Temeno, et Assione ambi fratelli,
     Poi ch’Almeone havran dato à l’inferno,
     Calliroe alzando i rai languidi, e belli,
     Esclamerà con preghi al padre eterno,
     Che doni à figli suoi, c’han gli anni imbelli,
     Gli anni, c’han forza, ardire, ira, e governo:
     Perche chi vendicò del padre il torto,
     Non stia, s’ha figli, invendicato, e morto.

E per giusta cagion quel Dio, che fuora
     Suol dar ne’ tempi suoi gli alti secreti,
     Quel, che può dar la sua figliastra, e nuora
     Vorrà, che di Calliroe il pianto accheti.
     E di quel, che ne’ figli allhora allhora
     Più brama, ella vedrà gli occhi suoi lieti:
     Gli vedrà in un balen robusti, e forti,
     Da poter vendicar del padre i torti.

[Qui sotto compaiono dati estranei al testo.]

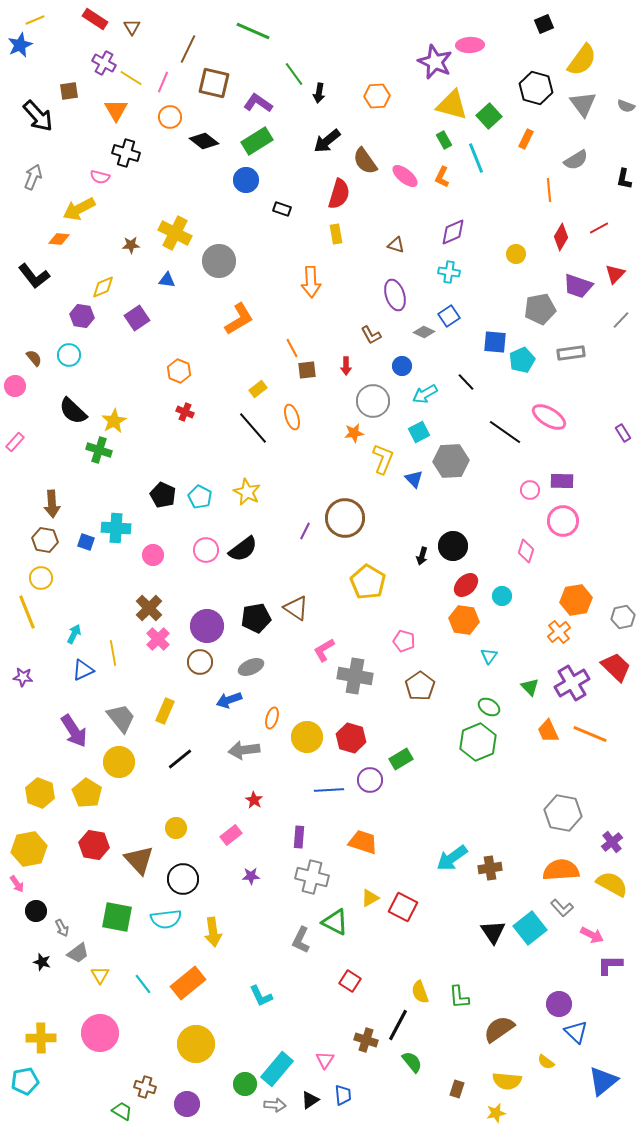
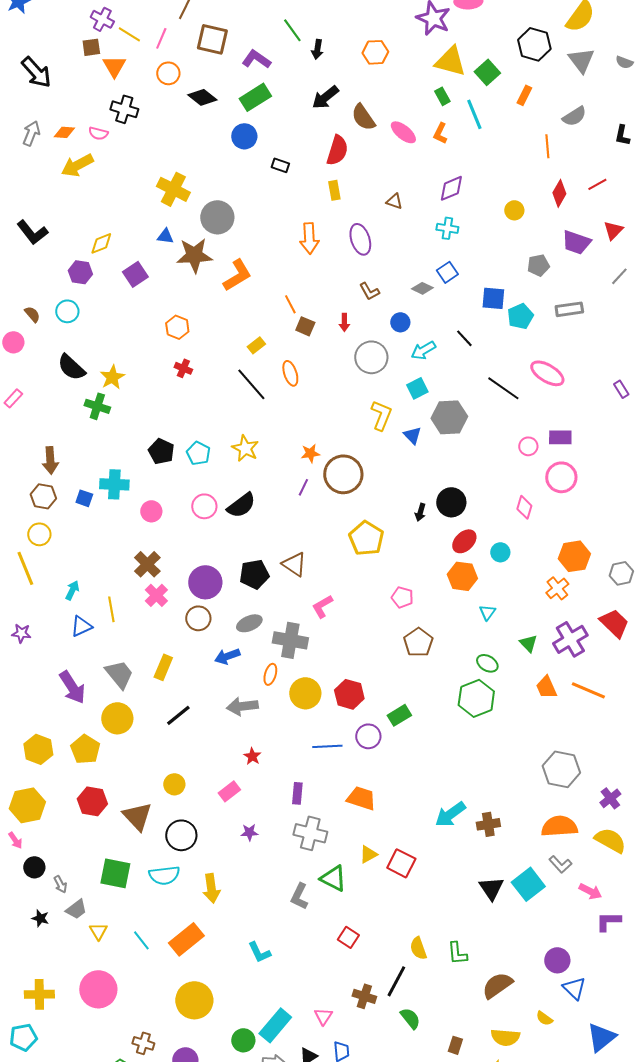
brown square: (69, 91) -> (91, 47), moved
orange diamond: (59, 239) -> (64, 132), moved
brown star: (131, 245) -> (194, 255), moved, size x2.0
purple ellipse: (395, 295) -> (360, 239), moved
gray pentagon: (540, 309) -> (538, 265), size x0.7
brown square: (307, 370) -> (305, 326), turned 30
orange star: (354, 433) -> (310, 453), moved
gray cross: (355, 676) -> (290, 640), moved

Si ch’Hebe non giurar, che l’alta cura
     Mossa talhor da prieghi, e da rispetti,
     Suole il corso impedir de la natura,
     E far de gli altri sopr’humani effetti.
     Come ha la metamorfose futura
     Narrata Temi à i puri alti intelletti,
     E che si cangi altrui tal volta il pelo,
     Gran mormorio s’udì per tutto il cielo.

Che s’à la nuora regia era permesso
     Di dar tal volta altrui l’età più bella,
     Si dolean tutti in ciel, perche concesso
     Non era à ognun quel, che potea far’ella.
     Et altri rinovar volea se stesso,
     Chi ’l padre, ch’il cugin, chi la sorella:
     E parlavan tra lor non senza sdegno,
     Ch’era già il ciel tirannide, e non regno.

E che sol Giove, e ’l figlio Hercole, et Hebe
     Potean far chi volean de gli anni altero,
     E far maravigliar Calliroe, e Thebe,
     D’Iolao, d’Acarnana, e d’Anfotero.
     E diceano i più illustri, e anchor la plebe,
     Che Giove era partial, non giusto, e intero:
     E dal proprio interesse ogn’un tirato
     Parlava contra Giove, e contra il fato.